Maka dari sini jelas bahwa klaim kelompok Bumi Datar yang mengatakan bahwa Al Quran mengamini keyakinan tidak ilmiah mereka adalah sebuah propaganda semata untuk menjauhkan umat Islam dari sains. Padahal Al Quran isi dan kandunganya penuh dengan ilmu pengetahuan. Dan hanya orang-orang durhaka terhadap Allah SWT lah yang hendak menyesatkan umat Islam dengan memelinter dan menerjemahakan ayat-ayat Allah SWT sesuai dengan hawah nafsu mereka.

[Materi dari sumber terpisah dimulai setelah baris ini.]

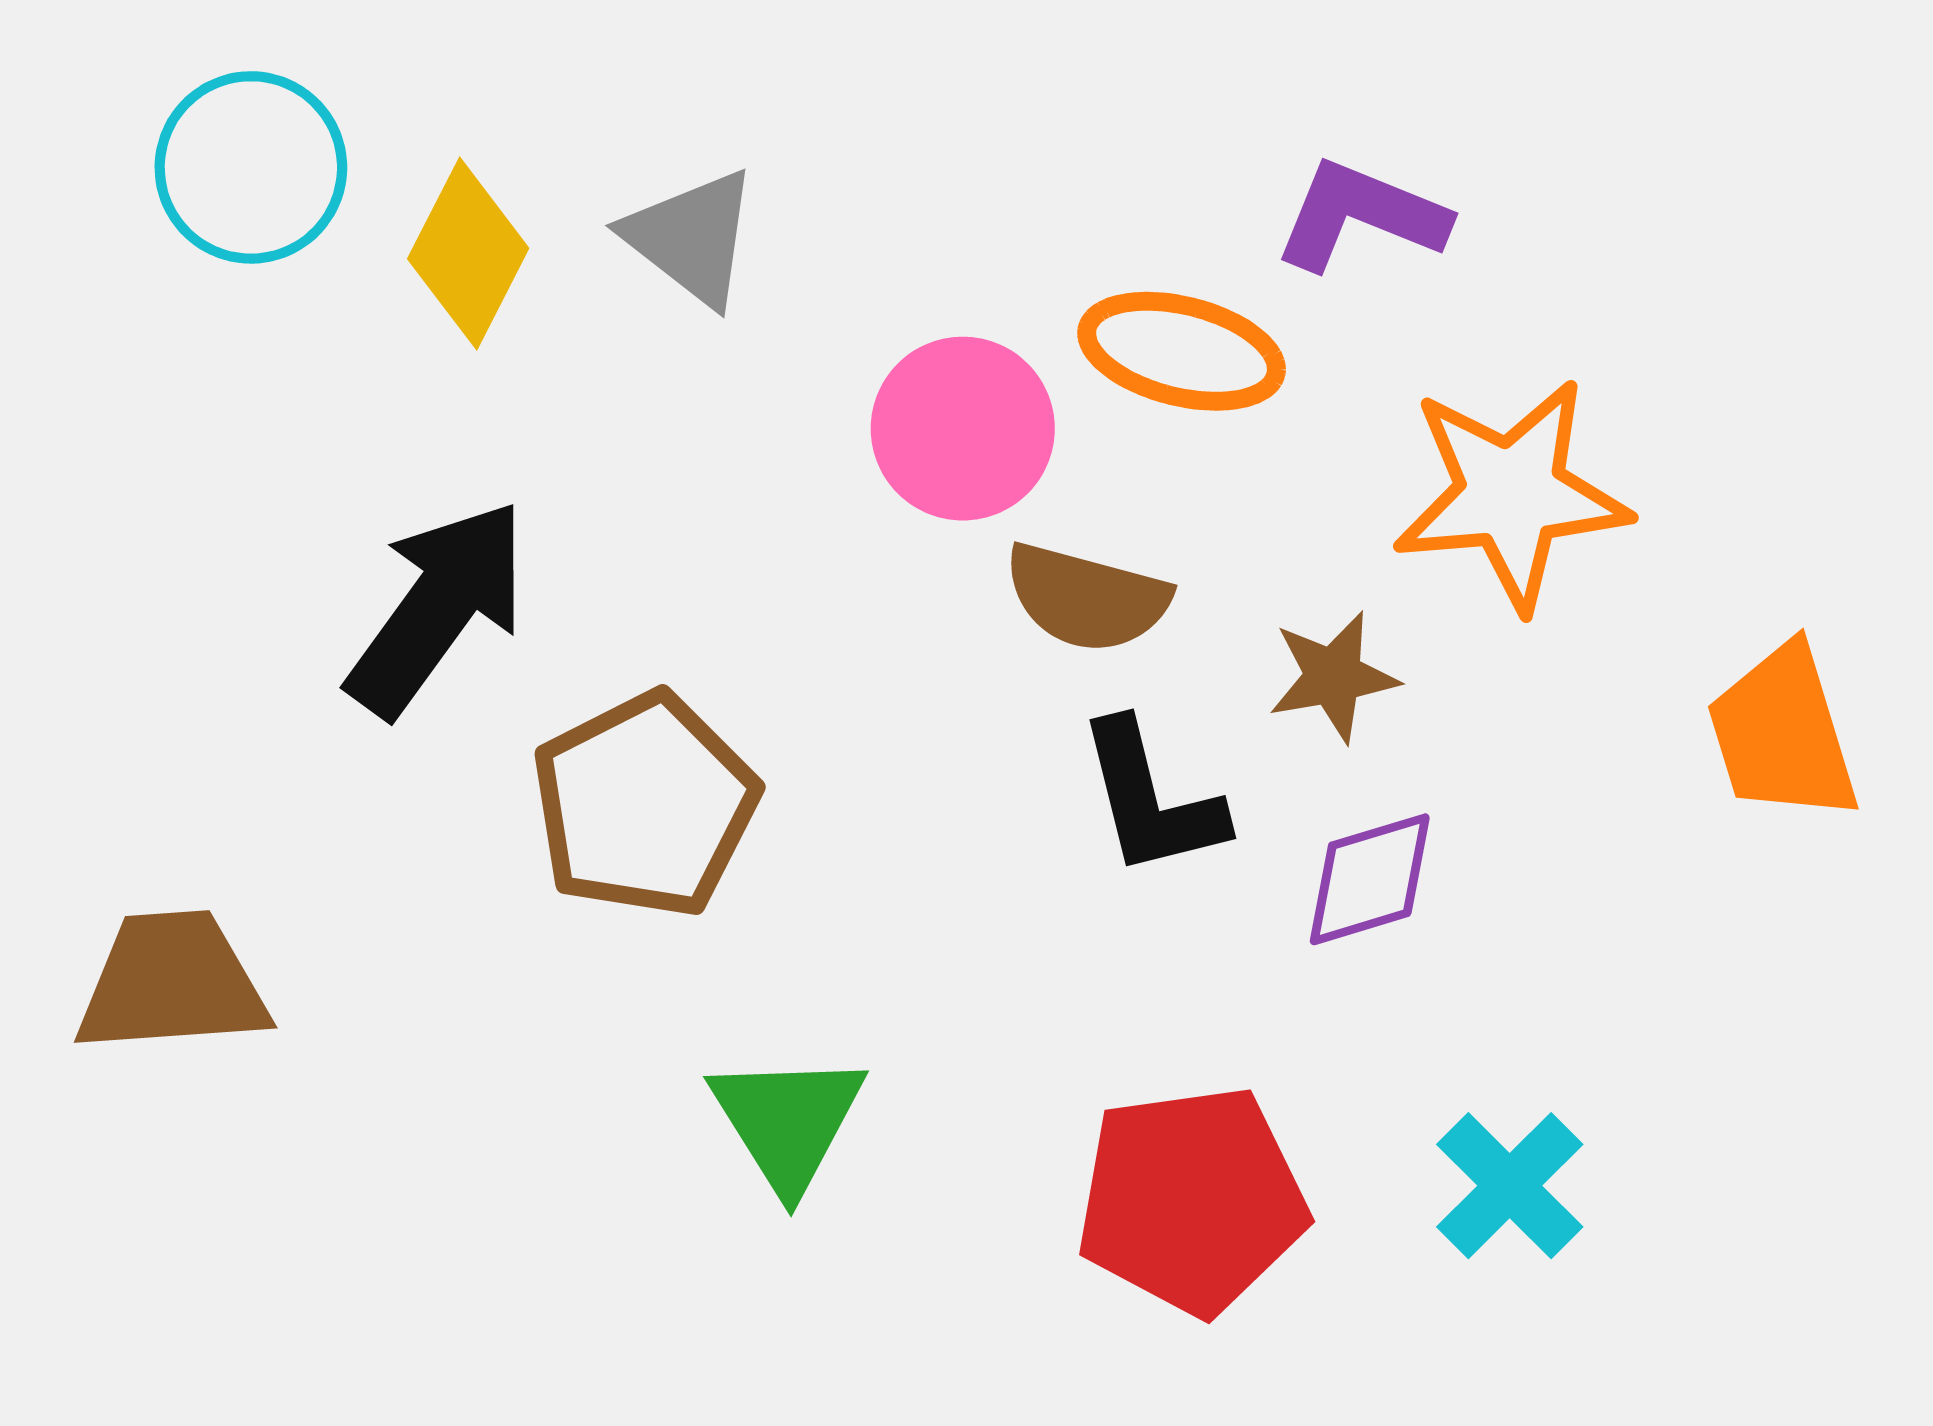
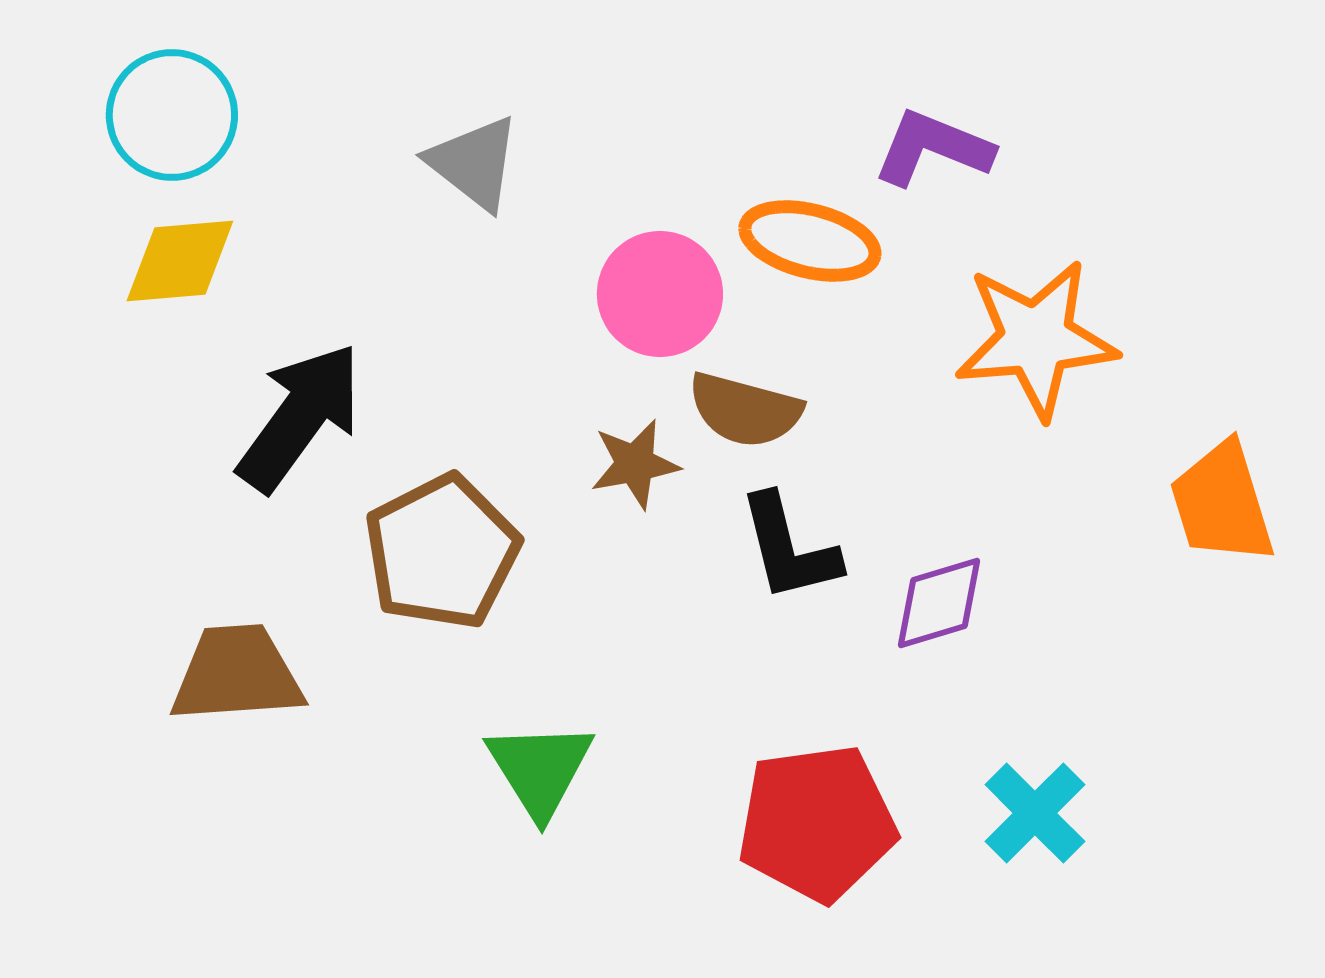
yellow diamond: (468, 254) -> (180, 261), moved, turned 58
brown star: (1333, 677) -> (635, 464), moved
brown trapezoid: (172, 983) -> (237, 674), moved

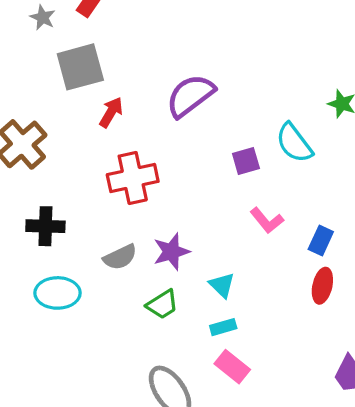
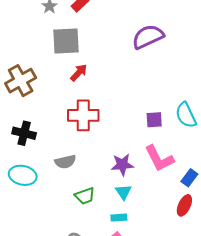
purple semicircle: (190, 96) -> (148, 37), moved
pink L-shape: (267, 220) -> (159, 158), size x1.5
purple star: (171, 252) -> (122, 165), moved

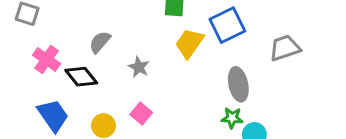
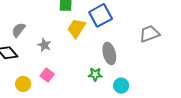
gray trapezoid: (285, 48) -> (149, 34), moved
green star: (232, 118) -> (95, 74), moved

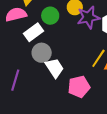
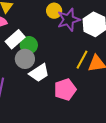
green circle: (50, 16) -> (29, 45), moved
white trapezoid: (54, 68) -> (39, 73), turned 95

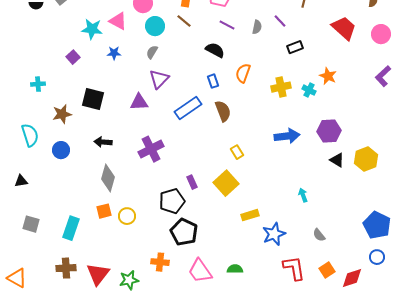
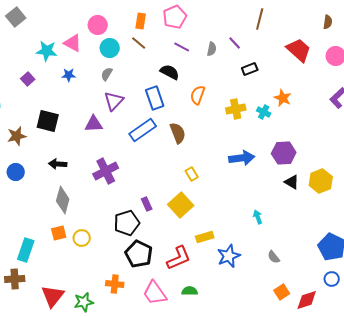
blue rectangle: (213, 81) -> (155, 98), moved, size x1.6
brown cross: (66, 268) -> (15, 279), moved
red L-shape: (294, 268) -> (179, 258), moved, turned 76

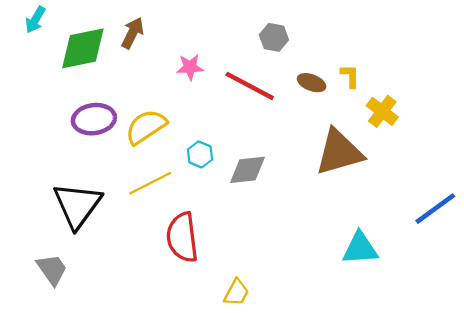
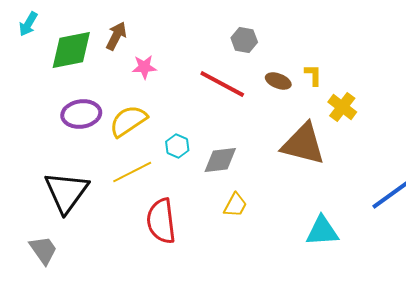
pink star: (190, 67) -> (144, 67), moved
brown triangle: (339, 152) -> (303, 144), turned 30
yellow trapezoid: (236, 293) -> (235, 205), moved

Opini yang digaungkan oleh kelompok ini begitu massif, mereka dengan berbagai media berusaha menanamkan pengaruh pemahaman mereka yang anti Sains kepada umat Islam. Hal ini bukanlah tanpa alasan, mereka menginginkan supaya umat Islam terlihat terbelakang karena banyak mengamini pemahaman kelompok Flat Earth. Maka tak heran jika mereka kerap mengutip ayat Al Quran dengan penafsiran yang ngawur. Hal tersebut dilakukan supaya banyak umat Islam yang bersimpati. Maka semoga kita dijauhkan dari fitnah ini.